Hocus Pocus - Kurt Vonnegut [104]
He wasn’t married, a strike against him in the eyes of most juries, a character flaw like having served in the Vietnam War.
“I GREW UP in Dubuque,” he would tell me, “and the money I inherited was made in Dubuque.” It was a meat-packing fortune.
“I wanted to give something back to Dubuque. With so many single parents raising children on minimum wage, and with so many married couples both working to make enough to feed and clothe their children halfway decently, I thought what Dubuque needed most was a child-care center that was nice and didn’t cost anything.”
Two weeks after he opened the center, he was arrested for child molestation because several of the children came home with inflamed genitalia.

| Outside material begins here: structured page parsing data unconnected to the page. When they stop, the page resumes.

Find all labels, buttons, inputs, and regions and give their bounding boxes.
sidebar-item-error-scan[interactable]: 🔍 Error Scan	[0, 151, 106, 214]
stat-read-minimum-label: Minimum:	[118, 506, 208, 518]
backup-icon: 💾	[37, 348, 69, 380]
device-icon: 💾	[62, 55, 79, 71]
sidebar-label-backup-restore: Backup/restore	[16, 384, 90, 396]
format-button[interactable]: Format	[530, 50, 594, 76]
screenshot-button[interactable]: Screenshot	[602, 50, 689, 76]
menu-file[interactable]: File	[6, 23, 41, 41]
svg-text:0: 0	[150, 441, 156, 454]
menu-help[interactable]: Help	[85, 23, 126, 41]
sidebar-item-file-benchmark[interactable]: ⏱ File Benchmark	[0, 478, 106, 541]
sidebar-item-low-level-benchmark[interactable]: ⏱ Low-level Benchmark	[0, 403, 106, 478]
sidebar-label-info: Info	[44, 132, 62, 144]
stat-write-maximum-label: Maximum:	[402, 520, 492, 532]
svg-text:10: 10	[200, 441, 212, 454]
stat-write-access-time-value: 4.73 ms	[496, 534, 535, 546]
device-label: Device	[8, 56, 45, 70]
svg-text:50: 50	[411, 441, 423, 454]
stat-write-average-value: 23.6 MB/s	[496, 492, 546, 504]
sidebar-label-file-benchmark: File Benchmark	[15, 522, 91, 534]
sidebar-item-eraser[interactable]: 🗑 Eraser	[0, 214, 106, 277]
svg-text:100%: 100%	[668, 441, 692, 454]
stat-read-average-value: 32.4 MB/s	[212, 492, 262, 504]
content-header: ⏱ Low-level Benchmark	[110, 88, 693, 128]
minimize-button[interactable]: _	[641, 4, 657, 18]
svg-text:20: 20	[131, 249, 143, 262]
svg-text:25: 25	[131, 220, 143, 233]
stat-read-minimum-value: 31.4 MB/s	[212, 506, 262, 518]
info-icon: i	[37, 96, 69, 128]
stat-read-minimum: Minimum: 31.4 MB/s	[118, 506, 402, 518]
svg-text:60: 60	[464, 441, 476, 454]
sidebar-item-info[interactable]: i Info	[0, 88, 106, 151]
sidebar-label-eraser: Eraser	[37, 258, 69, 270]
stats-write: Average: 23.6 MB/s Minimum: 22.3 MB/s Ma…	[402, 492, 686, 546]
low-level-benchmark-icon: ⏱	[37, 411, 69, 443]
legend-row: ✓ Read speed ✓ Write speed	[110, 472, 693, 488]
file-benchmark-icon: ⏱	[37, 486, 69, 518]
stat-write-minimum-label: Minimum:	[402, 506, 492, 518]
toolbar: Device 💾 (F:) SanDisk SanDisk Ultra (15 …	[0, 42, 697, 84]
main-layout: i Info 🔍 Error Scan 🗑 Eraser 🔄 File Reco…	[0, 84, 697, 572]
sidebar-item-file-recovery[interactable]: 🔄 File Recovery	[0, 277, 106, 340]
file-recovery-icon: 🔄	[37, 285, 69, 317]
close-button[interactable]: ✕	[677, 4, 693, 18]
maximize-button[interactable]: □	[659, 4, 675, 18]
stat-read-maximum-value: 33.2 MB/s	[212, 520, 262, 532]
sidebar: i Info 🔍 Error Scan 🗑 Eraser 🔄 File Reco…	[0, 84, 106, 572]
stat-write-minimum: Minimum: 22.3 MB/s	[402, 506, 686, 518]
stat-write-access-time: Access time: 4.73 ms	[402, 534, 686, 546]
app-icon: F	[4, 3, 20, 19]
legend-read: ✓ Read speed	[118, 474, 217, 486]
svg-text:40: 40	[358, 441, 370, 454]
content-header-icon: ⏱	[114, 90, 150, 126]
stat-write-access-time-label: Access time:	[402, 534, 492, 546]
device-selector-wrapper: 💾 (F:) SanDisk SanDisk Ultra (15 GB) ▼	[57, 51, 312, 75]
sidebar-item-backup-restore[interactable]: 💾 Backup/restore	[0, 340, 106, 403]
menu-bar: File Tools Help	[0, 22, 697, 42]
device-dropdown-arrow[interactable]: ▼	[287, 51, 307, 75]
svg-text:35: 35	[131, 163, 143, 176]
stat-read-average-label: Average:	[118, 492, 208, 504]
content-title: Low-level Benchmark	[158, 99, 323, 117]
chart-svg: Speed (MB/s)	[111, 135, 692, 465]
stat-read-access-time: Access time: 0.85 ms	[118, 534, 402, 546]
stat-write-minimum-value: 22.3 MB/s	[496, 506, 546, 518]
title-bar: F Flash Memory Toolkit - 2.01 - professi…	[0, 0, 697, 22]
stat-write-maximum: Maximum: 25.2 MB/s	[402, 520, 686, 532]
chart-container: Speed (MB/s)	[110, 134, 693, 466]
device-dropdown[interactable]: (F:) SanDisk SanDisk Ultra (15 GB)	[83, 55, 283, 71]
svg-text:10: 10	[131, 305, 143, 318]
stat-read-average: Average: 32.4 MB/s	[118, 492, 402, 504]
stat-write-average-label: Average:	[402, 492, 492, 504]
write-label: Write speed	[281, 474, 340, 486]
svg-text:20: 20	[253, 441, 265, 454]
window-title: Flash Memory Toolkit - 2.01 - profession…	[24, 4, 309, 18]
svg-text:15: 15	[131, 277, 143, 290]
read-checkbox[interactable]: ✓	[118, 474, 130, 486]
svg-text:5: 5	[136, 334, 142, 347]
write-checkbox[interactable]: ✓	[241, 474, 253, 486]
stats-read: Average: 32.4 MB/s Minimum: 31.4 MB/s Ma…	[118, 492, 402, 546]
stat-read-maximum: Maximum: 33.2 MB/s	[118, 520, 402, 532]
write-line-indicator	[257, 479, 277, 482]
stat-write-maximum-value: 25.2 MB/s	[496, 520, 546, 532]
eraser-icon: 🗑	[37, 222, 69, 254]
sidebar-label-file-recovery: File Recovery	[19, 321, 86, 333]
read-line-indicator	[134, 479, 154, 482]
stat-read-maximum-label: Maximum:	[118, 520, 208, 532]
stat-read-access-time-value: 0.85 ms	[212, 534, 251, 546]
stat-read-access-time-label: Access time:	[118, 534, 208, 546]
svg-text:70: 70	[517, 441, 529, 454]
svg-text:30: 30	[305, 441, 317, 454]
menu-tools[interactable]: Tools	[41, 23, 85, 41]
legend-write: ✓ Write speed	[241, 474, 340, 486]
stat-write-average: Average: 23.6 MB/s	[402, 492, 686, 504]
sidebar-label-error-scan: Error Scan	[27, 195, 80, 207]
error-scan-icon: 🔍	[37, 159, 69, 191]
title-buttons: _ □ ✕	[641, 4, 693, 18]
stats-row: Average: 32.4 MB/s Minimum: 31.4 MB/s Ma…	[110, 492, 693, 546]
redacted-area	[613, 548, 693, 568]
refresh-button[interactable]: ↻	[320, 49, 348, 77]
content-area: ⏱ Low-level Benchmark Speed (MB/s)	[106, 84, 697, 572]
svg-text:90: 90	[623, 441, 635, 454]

HE WAS LATER to prove in court, after smears were taken from the children’s lesions, that a fungus was to blame. The fungus was closely related to jock itch, and may actually have been a new strain of jock which had learned how to rise above all the standard remedies for that affliction.
By then, though, he had been held in jail without bail for 3 months, and had to be protected from a lynch mob by the National Guard. Luckily for him, Dubuque, like so many communities, had backed up its police with Armor and Infantry.

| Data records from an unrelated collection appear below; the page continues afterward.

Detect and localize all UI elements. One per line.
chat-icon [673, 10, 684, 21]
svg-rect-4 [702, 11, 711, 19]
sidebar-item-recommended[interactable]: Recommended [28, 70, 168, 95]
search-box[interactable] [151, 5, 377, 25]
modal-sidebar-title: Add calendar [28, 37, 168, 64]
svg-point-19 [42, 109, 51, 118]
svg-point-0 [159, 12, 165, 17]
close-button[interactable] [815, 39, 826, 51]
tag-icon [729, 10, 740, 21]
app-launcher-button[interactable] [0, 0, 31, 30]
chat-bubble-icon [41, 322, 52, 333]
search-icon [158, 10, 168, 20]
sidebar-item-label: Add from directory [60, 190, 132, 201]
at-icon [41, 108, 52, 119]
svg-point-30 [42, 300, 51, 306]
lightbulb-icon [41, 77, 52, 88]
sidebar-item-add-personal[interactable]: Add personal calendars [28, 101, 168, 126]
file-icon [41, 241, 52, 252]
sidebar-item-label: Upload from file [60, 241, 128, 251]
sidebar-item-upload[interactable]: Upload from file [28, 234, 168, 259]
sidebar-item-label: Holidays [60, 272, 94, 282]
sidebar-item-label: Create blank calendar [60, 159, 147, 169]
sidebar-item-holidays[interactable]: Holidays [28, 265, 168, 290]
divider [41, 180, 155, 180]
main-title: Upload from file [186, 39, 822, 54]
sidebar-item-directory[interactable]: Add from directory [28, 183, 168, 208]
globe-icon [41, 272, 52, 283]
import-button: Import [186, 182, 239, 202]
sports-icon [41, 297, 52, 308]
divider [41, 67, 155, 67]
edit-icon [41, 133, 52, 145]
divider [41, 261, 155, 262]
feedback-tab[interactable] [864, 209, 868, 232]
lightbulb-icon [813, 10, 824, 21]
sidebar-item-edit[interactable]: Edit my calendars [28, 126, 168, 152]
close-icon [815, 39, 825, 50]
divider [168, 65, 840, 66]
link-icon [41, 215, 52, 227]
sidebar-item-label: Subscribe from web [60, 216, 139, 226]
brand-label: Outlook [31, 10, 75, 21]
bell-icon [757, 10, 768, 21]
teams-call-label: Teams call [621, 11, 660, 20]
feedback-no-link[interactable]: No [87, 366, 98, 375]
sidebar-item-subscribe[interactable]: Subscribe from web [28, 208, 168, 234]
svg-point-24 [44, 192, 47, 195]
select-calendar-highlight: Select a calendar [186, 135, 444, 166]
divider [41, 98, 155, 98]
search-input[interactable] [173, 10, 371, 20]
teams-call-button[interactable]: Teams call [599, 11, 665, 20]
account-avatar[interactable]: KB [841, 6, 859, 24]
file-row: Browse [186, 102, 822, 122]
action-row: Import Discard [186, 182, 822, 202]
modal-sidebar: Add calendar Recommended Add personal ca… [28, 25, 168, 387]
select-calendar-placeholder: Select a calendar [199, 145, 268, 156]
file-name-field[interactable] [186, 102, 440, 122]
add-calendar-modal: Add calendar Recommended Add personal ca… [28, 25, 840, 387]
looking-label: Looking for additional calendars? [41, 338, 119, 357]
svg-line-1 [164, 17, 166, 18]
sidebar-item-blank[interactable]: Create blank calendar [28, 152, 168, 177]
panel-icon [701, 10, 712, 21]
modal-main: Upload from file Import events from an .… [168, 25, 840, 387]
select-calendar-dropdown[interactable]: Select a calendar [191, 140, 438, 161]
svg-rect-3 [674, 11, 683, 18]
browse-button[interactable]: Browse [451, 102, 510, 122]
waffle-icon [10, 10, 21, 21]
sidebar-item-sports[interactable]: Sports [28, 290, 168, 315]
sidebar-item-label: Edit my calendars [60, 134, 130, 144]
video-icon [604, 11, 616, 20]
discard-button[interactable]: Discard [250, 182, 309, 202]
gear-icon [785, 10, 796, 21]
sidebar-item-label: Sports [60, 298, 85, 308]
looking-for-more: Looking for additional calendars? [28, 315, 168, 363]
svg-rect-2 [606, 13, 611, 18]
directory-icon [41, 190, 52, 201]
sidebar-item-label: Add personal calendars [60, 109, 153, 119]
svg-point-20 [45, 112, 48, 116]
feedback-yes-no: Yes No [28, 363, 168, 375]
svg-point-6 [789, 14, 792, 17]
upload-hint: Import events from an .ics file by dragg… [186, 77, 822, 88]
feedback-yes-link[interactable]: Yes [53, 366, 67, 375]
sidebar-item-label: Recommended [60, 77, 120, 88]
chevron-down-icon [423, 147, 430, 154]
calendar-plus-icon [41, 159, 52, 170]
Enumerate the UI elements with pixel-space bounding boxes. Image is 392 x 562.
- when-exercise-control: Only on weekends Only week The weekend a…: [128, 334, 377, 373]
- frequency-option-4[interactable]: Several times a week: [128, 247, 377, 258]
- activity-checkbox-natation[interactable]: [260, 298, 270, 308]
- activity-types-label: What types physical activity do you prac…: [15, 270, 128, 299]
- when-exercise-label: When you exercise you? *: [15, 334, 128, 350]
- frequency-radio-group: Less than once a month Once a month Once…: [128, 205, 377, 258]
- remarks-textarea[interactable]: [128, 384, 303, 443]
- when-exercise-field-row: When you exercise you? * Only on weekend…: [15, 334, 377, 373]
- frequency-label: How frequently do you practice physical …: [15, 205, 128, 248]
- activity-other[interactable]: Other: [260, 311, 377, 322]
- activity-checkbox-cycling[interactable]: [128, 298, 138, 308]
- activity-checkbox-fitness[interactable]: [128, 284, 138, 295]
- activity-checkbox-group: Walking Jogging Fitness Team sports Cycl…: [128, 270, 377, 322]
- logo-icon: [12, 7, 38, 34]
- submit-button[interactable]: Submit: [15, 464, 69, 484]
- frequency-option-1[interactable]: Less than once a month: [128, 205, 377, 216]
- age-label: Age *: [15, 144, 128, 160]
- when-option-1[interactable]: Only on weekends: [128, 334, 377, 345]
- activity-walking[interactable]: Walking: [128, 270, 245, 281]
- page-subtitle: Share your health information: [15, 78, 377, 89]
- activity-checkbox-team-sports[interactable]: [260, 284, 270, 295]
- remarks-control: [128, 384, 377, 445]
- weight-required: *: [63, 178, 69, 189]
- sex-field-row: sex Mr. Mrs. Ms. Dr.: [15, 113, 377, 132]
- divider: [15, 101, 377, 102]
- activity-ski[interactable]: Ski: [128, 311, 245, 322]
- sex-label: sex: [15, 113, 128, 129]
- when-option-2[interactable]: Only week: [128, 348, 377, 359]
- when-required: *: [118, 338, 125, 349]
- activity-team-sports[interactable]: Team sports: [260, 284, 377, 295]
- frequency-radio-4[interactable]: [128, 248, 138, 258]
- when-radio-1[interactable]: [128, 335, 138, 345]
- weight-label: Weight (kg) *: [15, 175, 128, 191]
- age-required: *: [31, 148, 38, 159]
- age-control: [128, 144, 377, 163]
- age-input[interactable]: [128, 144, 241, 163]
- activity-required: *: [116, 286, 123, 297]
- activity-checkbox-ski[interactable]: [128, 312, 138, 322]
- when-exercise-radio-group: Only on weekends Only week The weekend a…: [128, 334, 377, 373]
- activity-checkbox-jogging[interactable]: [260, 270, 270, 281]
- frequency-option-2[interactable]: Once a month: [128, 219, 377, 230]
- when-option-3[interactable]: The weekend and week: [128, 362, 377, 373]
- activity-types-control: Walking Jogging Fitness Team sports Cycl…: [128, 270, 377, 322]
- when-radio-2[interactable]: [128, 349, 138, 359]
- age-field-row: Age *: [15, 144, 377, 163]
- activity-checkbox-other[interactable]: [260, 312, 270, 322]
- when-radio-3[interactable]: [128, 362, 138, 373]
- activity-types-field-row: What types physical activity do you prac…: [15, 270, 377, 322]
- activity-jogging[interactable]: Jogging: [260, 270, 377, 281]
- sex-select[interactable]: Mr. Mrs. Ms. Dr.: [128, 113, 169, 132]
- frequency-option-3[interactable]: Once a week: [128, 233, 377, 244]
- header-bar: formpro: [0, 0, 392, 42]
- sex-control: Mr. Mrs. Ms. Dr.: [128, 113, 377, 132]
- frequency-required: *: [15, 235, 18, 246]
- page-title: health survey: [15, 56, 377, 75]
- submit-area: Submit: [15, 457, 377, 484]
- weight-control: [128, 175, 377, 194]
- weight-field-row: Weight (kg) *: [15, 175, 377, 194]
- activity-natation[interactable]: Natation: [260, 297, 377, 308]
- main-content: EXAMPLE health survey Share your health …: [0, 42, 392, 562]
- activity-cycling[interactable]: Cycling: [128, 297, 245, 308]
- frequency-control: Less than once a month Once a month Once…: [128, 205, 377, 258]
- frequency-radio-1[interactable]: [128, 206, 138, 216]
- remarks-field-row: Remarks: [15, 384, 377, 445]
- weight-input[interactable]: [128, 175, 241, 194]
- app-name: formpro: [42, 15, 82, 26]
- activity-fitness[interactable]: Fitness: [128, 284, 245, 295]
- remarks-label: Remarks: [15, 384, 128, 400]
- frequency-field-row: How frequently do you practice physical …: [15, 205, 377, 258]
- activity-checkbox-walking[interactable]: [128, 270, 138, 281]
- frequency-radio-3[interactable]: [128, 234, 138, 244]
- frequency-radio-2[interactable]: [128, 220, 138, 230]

After he was acquitted, he had to be transported out of town and deep into Illinois in a buttoned-up tank, or somebody would have killed him.
THE JUDGE WHO acquitted him was killed. He was of Italian ancestry. Somebody sent him a pipe bomb concealed in a huge salami.
BUT THAT SON of mine did not tell me about any of that until just before he said, “It’s time to say, ‘Good-bye.’ ” He prefaced the tale of how he had suffered so with these words: “I hope you understand, the last thing I wanted to do was make any demands on your emotions.”
“Try me,” I said.
THINKING ABOUT OUR meeting now fills me with a sort of sweetness. He had liked me enough, found me warm enough, to use me as though I were a really good father, if only for a little while.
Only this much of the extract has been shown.